Hazlett's body was found at 5:35 a.m. at Second and Emerald streets in the Rampart area of downtown Los Angeles, within a mile of Hazlett's apartment at The Promenade towers on South Figueroa Street, Mota said.

Hazlett was pronounced dead at the scene by Los Angeles City paramedics, police said.

Because no identification was on Hazlett's body when police found it, his parents, Honolulu attorney Mark Hazlett and New Zealand resident Louise Woodcock Hazlett, didn't learn of their son's death until Monday.

Yesterday, Mark Hazlett was responding to condolence calls and trying to contact Max's friends from the Punahou class of 2001, who he said are "mostly away in college."

Mark Hazlett said he planned to fly to Los Angeles today, where he will talk to police and arrange for a memorial service on the USC campus.

Max Hazlett spent his freshman year on campus, then lived in "another apartment complex with a similarly heavy percentage of USC students, the Medici, without incident," Mark Hazlett said yesterday in an e-mail interview. "He was told that downtown was safer than the areas closer to campus."

Hazlett, who was majoring in economics and Chinese language, could speak German and Spanish and was studying Mandarin. He spent last summer in China and was planning to study in Taipei this fall, his father said.

"He wanted to get a graduate degree from a Chinese or Taiwanese university -- possibly after that, law or business school in the U.S. or an academic career," Mark Hazlett said. "He had an interest in history and economics, as well as languages, and he admired his uncle, Tim Bresnahan, who is the chairman of the Stanford Economics Department and started as a German major."

At Punahou, "teachers across disciplines appreciated Max's enthusiasm, his eagerness to contribute to discussions and his sincere attention to his academic responsibilities," said Lynne Tsuda, his Punahou dean.

During high school, Hazlett participated in community service projects of the Save the Earth club, played guitar, practiced jujitsu, paddled outrigger canoes with a community club and ran track for Punahou, the school said.

"Max was one of the most intellectually mature, animated and diligent students. ... I would describe him as a Renaissance man," one of his former teachers told Tsuda.

A statement from Laurel Bowers Husain, Punahou director of development and communications, called Hazlett "an engaging and diligent student, who was a good friend and classmate. ... Our aloha goes out to his family as they cope with his sudden loss."

During his first year at USC, Hazlett was a volunteer reading tutor at a public school in Watts, his father said. Hazlett attended Holy Nativity School before starting sixth-grade at Punahou, he added.
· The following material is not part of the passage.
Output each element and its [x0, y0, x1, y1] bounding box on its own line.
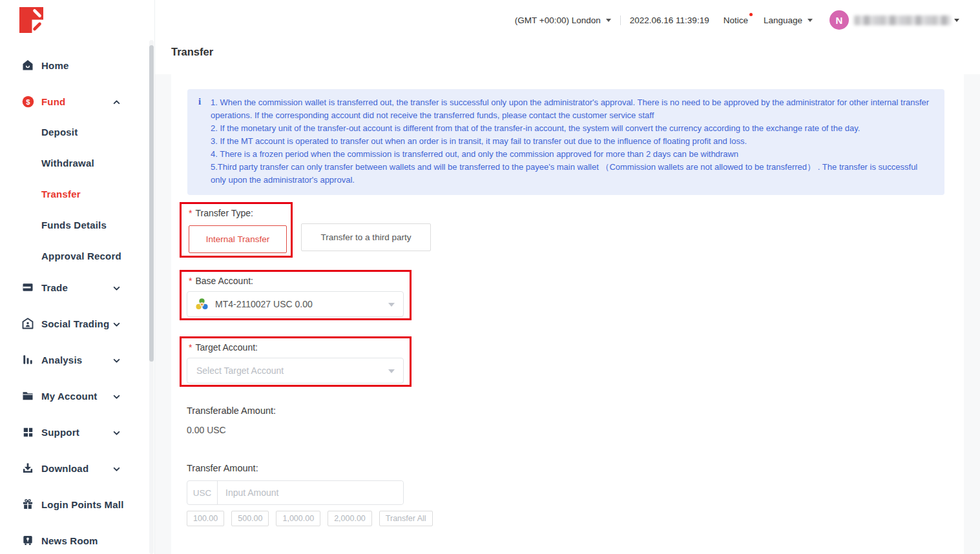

"Max had unfailing good humor and wit, a concern for the well-being of others, academic promise and an infectious enthusiasm for life," his father said. "I am grateful for the time he spent with us."

Hazlett is also survived by a 26-year-old sister, Virginia (Ginnie); his stepmother, Dorothy; a stepbrother, Mark, a stepsister, Deborah H. Chun; and a niece, Summer Pua'ena Chun.

A memorial service is being arranged on the USC campus for Saturday; a service at Punahou School is being planned for May 29.

Other arrangements are pending, Mark Hazlett said.